The “best” blues player Ritchie Blackmore ever heard: “Never throws away a note”

If you go back to the earliest years of classic rock, there aren’t going to be many guitarists who weren’t originally inspired to pick up their instrument through a love of the blues.

It just so happened that blues music began to fall out of fashion in the 1960s, with the style inevitably going through a period of change and evolution, and rock music ended up being the most logical place it could land after this transitional phase. Blues hadn’t completely disappeared, but its legacy was living on through a new vanguard of players who had grown up appreciating it, but who were employing that influence in a different manner.

Take anyone from Keith Richards to Jimmy Page, and you’ll notice that all of their main influences were bluesmen, and that most of their signature guitar moves were borrowed from the biggest players in this field, like Muddy Waters, Robert Johnson and Howlin’ Wolf. This isn’t a sign of their laziness or unoriginality, but them paying tribute to the people who had laid down the foundations for those who came up with these novel approaches in the first place.

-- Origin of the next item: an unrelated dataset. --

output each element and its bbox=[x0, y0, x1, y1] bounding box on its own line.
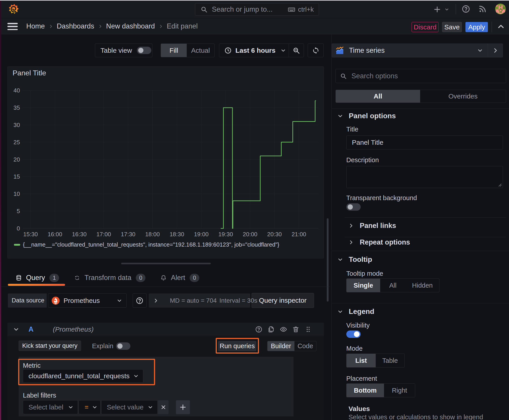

However, one classic rock guitarist whose favourite player in this field was different from the usual suspects was Ritchie Blackmore of Deep Purple and Rainbow, whose own personal tastes have always been considerably more varied than those of his contemporaries.

Having grown up with a background in classical music and jazz before settling on the somewhat progressive version of hard rock that Deep Purple became known for in the late 1960s and early 1970s, Blackmore’s style is a little different to the other members of the rock canon from the same period.

During an interview with Guitar Player in 1996, he reflected upon his career and the many musicians he had encountered over the course of his time in the business, and proclaimed that his favourite blues player was not someone who predated him, but a contemporary of his.

Shuggie Otis was the best player I’d ever heard,” Blackmore argued. “His father was Johnny Otis. He was only 14 at the time that he played most of his great solos. He had a very similar style to Mick Taylor, another favourite of mine, never throws away a note, and always that vibrato. I get a little lazy with my vibrato sometimes.”

While Otis is definitely not unheard of, he’s certainly a much more peculiar response for someone of the classic rock era to have such an infatuation with, considering he’s much younger than all of the legends. Born in 1953 and the son of a bluesman, Otis’ career didn’t really begin until the same time as Blackmore was beginning to emerge, but within him was a natural ability that he had inherited from his father before him, and a style that would go on to be influential to so many in the subsequent generations.

However, regardless of whether he’s an unusual pick for Blackmore or not, Otis is still a phenomenal player who demonstrated his raw talent from a young age and did his absolute best to keep the style alive. Appearing on the records of everyone from Frank Zappa to Bo Diddley, he is a truly versatile player, but above all, it’s hard to question his affinity for the blues.